Majority Leader Mitch McConnell “appears to be in no mood to tackle the issue.” The House passed a bold reform bill that would slash the cost of prescription drugs last year, but it is languishing in the Senate because McConnell “has flatly refused to consider it.” Vulnerable Republicans facing re-election have declined to criticize McConnell’s inaction on prescription drug costs.

Over the past five months, pharmaceutical companies raised the price of 245 different drugs with an average price increase of nearly 24%, and more than 60 of the drugs that saw price hikes “were being used to treat the coronavirus.” The analysis from Patients for Affordable Drugs found that some of the price increases were because of “opportunistic hikes in the face of steep increases in demand.”

“Mitch McConnell is obstructing prescription drug reform, and GOP senators are enabling him because they’d rather protect their special interest allies and corporate donors in Washington than help hardworking families in their states struggling to afford medication in a pandemic,” said DSCC spokesperson Stewart Boss. “The House passed a commonsense plan to rein in out-of-control costs on life-saving prescription drugs with bipartisan support, but Senate Republicans are intent on watering down those reforms or blocking action altogether.”

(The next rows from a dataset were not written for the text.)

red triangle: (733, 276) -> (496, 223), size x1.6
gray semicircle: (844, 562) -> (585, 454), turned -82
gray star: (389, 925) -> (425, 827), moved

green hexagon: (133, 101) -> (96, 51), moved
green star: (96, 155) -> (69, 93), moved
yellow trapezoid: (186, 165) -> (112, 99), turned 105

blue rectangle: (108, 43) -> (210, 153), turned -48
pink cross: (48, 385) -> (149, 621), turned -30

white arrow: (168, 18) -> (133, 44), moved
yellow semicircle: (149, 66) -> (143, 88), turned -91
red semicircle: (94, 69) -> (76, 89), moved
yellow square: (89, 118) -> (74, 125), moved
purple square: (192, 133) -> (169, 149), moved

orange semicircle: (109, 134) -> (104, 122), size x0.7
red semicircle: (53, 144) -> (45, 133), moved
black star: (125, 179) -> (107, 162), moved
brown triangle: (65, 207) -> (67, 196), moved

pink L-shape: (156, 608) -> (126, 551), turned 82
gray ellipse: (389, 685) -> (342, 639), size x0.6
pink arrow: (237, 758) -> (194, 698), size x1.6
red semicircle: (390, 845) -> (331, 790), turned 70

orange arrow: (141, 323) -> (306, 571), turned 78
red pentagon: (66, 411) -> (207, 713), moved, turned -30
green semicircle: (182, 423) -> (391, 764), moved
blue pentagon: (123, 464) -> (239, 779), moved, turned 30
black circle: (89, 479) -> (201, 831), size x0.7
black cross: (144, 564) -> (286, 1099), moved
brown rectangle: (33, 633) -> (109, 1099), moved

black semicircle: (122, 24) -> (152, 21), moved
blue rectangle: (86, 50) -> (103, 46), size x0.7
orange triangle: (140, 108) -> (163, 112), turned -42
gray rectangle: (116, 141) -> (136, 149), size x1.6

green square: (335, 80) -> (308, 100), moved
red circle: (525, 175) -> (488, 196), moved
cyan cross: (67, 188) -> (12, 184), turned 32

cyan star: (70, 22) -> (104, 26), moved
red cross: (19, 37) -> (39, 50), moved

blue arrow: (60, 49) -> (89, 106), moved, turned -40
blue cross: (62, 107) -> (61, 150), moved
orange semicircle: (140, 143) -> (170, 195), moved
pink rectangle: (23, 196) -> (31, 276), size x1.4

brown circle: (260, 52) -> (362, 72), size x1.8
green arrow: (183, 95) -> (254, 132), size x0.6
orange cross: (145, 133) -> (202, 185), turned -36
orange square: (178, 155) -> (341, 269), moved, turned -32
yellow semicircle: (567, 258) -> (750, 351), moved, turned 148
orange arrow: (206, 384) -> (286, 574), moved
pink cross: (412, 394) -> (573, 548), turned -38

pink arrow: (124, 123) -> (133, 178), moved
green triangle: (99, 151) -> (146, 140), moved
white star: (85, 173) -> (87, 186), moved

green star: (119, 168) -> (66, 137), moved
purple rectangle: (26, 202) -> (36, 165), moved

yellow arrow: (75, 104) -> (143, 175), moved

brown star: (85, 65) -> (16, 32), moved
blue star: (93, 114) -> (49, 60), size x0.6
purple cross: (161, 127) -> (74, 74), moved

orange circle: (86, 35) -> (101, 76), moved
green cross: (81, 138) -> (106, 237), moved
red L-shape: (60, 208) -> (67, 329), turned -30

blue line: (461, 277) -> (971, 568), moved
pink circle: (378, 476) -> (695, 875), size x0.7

New York Times: As the Coronavirus Spreads, Drug Pricing Legislation Remains Stalled

  • “The problems are real. They’ve only gotten bigger,” said Tricia Neuman, a drug policy expert who directs the Medicare policy program at the Kaiser Family Foundation. A solution, she said, is on “life support.”
  • The politics have hardly changed — prescription drug prices have consistently ranked as the top health care concern for voters heading into the 2020 election — but Senate Republicans have shied away from acting…
  • Senator Mitch McConnell, Republican of Kentucky and the majority leader, who has raised more than $200,000 from pharmaceutical companies so far this election cycle, appears to be in no mood to tackle the issue by bringing Mr. Grassley’s measure to the floor. In December, Mr. Grassley accused him of sabotaging his bill.
  • “All of the problems that pre-existed the pandemic are still there, if you’re paying too much for insulin, if you’re paying too much for cancer drugs like I am,” said David Mitchell, who founded Patients for Affordable Drugs and is battling a blood cancer called multiple myeloma. “Nothing has changed, except now we have millions of people who are unemployed who have lost income, who have lost insurance.”
  • Like Mr. Trump, Democrats have said they support a bill to lower drug costs, and the House passed such a measure in December. Former Vice President Joseph R. Biden Jr., the presumptive Democratic presidential nominee, released a sweeping prescription drug plan last summer that went far beyond what Mr. Grassley has proposed.
  • Prescription medicine use has only intensified during the coronavirus crisis: Express Scripts, a prescription benefit manager with over 100 million customers, saw spikes in March for three-month refills and new prescriptions for conditions associated with higher coronavirus risk.
  • The House bill goes further in seeking to control the growth of drug costs, calling for the secretary of health and human services to negotiate prices with manufacturers, a provision that is projected to save more than $500 billion over a decade, according to the C.B.O.
  • The bills have faced predictable but fierce resistance from pharmaceutical companies…

Axios: Pandemic hasn’t stopped drug price increases

  • Pharmaceutical companies raised the price of 245 drugs between January 20 and June 20, according to a new analysis by Patients for Affordable Drugs.
  • The average price increase was 23.8%.
  • By the numbers: 61 of the drugs with price hikes were being used to treat the coronavirus, while another 30 were undergoing clinical trials for use against it.
  • “Although some price hikes may be attributable to interruptions in global manufacturing supply chains, others can be attributed to opportunistic hikes in the face of steep increases in demand,” the authors write.
  • Another 118 drugs that saw price increases are used to manage chronic conditions.